Stage one of the grieving process is denial. Some people in the church may think or say, "This can't be happening to us." If it's not clear why a pastor left, rumors tend to form as a way of denying that there may have been good reasons for the loss. Pointing fingers of blame at others or leadership may also be a way of denying the truth behind what happened.

 

Stage two is anger. This is the "Why is this happening to us?" stage. People in the church look for others to blame and strong emotions and reactions prevail. Some even leave the church because they blame others in the church for what just happened.

 

Stage three of the process is bargaining. In stage three, people or even groups within the church will try to bargain with the church leadership to correct or reverse what happened that caused the pastor to leave. "We'll do this if you do that," comes to mind.

 

Stage four is depression. Depression grief may cause people to back away from leadership or ministry roles. The church may lose a sense of hope and vision. Sadness prevails and people tend to feel lonely and rejected.

 

Stage five of the grieving process is acceptance. If the church is able to get to stage five, people in the church must become at peace with what has been lost when the pastor(s) left the church. At this stage, a hope and future for the church can re-emerge and a vision and passion for the future can be regained.

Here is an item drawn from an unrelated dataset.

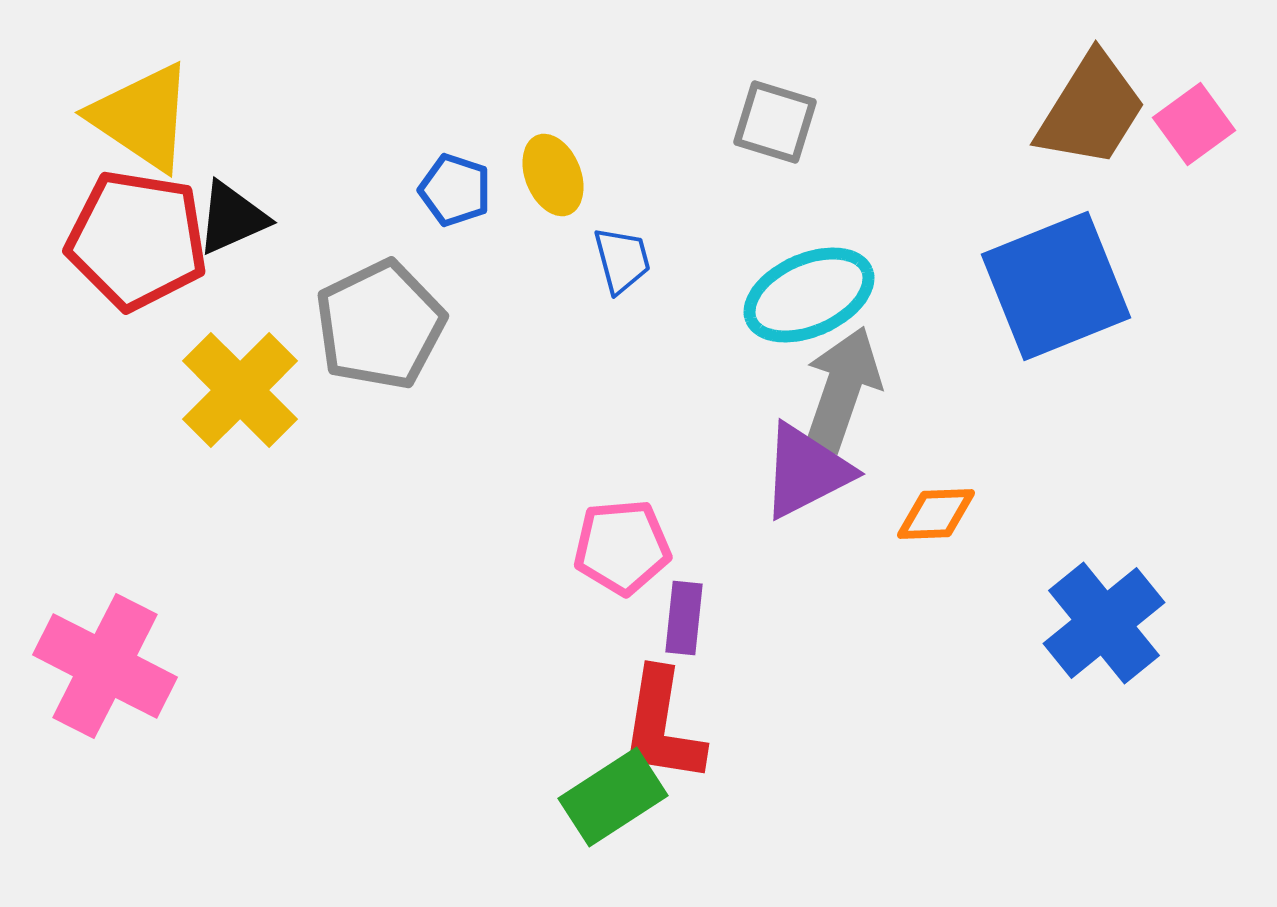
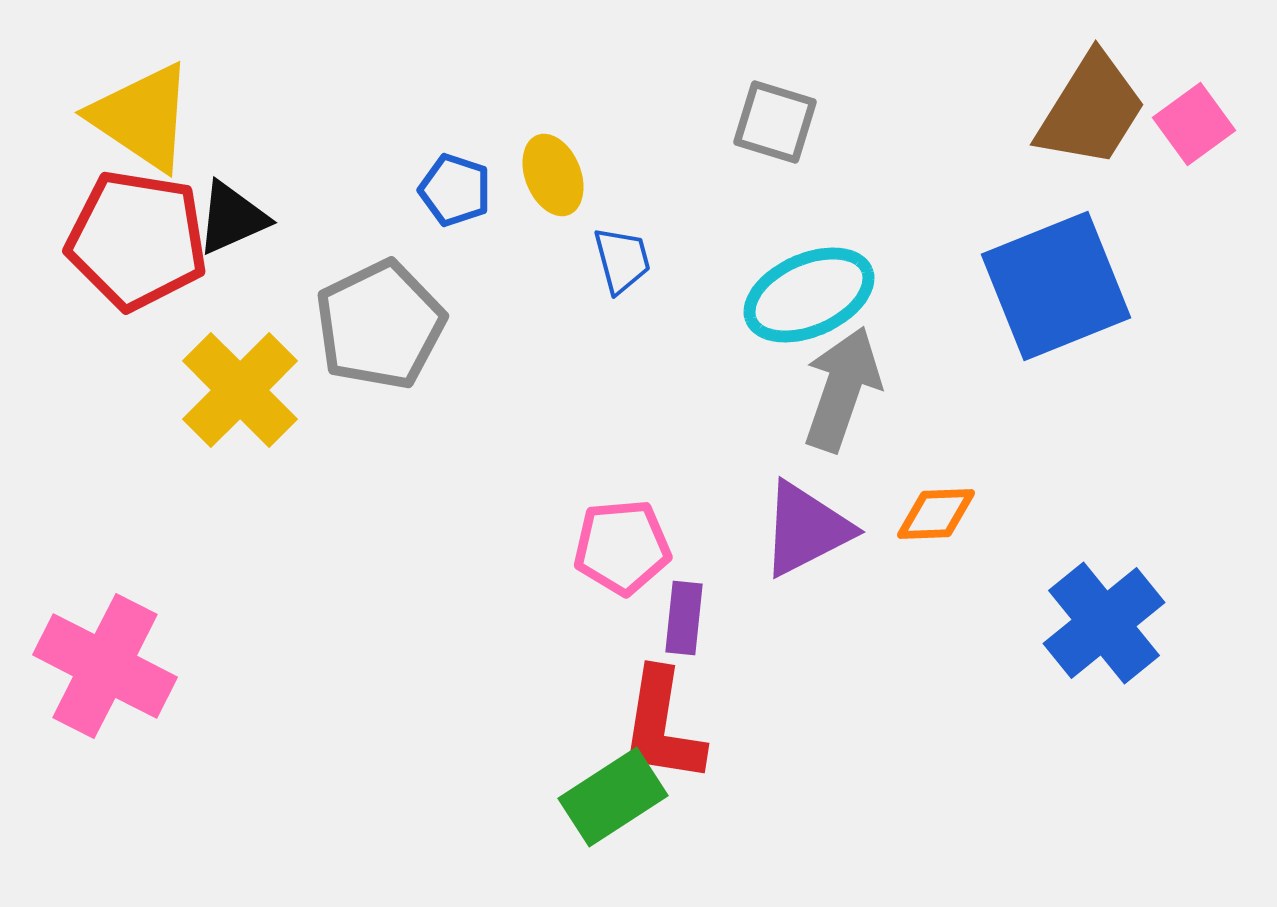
purple triangle: moved 58 px down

This is often a goal for Transitional Interim Pastor as they help churches to grieve and heal from the loss they have sustained. With help, a church family can come to terms with their "loss" and begin to look forward to a new pastor and future for the church.

 

Here are a few additional thoughts about grieving of the "loss" of a pastor.

 

A sudden or abrupt departure or death of a pastor tends to create stronger emotions or difficulty in working through the process. Churches need some time following a resignation to process the emotions and reasons behind the loss of a pastor for whatever reason. Time may also be needed for resolving any conflict and saying "goodbye" in a healthy way.

 

When one loss is piled on another such as several pastors leaving within a short period of time or when a group of people leave the church after a pastor leaves, it makes grieving more difficult but still very possible with God's help. The church may need to address these losses together so that a new pastor can come to a church that has grieved well and is ready to move on toward a new hope and future.

 

The pastor and his wife and family will also be experiencing some or all of the stages of grief, so they will also need time and support to process grief in a healthy way that is uniquely tailored to their needs. Some denominations, districts, or ministry organizations are able to help meet the needs of pastors and their families.

 

Going through grief in a healthy way can best happen when done with others. In Galatians 6:2, the Bible says, "Bear one another's burdens, and so fulfill the law of Christ." And in Romans 12:15b, the Word declares, "°weep with those who weep."  

 

Good grief is possible with God's help and by joining hearts and hands with others in the church. Have you been able to experience good grief in a church family?